- Problem requirements:
Write the following entries out again exactly, skipping each image.

- Excerpted records:

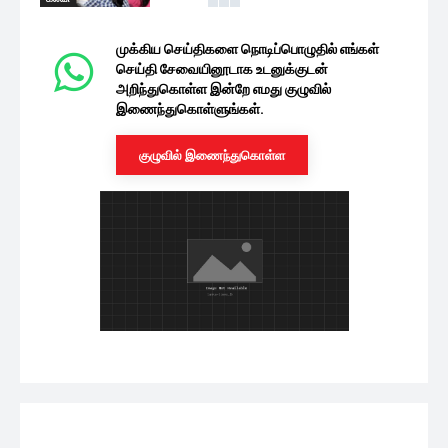
முக்கிய செய்திகளை நொடிப்பொழுதில் எங்கள்
செய்தி சேவையினூடாக உடனுக்குடன்
அறிந்துகொள்ள இன்றே எமது குழுவில்
இணைந்துகொள்ளுங்கள்.
குழுவில் இணைந்துகொள்ள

- Exercise output:
முக்கிய செய்திகளை நொடிப்பொழுதில் எங்கள்
செய்தி சேவையினூடாக உடனுக்குடன்
அறிந்துகொள்ள இன்றே எமது குழுவில்
இணைந்துகொள்ளுங்கள்.
குழுவில் இணைந்துகொள்ள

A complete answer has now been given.